## PROBLEM DETAILS:
Lines of the material that include the word "else" are to be counted; only their number should be given.

## PROVIDED ENTRIES:
-- Opening Marker --
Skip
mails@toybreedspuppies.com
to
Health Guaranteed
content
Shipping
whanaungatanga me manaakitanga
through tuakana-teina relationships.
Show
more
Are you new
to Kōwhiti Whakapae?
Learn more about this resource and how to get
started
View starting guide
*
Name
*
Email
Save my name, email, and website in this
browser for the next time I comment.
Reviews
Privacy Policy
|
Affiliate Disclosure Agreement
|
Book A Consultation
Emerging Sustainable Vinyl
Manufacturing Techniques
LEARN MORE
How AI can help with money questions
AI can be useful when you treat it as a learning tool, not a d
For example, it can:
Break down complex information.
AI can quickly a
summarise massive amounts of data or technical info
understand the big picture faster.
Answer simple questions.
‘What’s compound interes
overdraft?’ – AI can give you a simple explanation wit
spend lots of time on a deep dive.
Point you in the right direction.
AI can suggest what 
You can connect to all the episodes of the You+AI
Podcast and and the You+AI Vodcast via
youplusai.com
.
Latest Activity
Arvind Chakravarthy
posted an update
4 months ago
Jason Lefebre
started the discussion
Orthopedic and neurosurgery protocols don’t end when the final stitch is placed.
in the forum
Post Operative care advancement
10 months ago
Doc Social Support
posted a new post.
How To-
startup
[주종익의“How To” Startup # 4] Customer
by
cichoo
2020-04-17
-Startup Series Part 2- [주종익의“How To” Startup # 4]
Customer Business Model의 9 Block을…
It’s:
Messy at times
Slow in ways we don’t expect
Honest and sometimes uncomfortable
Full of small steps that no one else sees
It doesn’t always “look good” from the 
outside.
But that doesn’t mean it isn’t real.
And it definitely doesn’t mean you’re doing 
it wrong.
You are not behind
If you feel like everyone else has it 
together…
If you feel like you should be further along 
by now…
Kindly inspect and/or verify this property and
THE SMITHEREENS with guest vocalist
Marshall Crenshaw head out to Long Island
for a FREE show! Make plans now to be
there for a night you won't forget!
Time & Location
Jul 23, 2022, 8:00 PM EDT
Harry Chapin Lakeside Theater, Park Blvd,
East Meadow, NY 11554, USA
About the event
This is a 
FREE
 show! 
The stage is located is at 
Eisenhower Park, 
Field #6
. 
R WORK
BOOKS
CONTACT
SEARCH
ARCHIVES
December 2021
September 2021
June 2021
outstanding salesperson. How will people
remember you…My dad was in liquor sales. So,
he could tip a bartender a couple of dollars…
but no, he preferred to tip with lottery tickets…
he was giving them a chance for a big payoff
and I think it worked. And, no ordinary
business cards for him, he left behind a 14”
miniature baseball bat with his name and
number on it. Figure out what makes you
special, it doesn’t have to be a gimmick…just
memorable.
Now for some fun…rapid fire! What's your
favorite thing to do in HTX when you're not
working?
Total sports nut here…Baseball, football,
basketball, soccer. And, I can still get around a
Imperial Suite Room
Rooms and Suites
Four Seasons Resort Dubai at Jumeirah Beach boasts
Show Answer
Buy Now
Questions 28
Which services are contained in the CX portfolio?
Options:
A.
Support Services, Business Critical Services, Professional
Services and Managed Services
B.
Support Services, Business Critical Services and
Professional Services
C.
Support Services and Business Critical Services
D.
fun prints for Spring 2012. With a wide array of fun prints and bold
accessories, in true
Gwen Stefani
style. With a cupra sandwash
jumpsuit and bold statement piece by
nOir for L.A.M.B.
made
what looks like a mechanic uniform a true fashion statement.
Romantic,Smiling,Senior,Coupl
-- Closing Marker --
## TASK RESPONSE:
2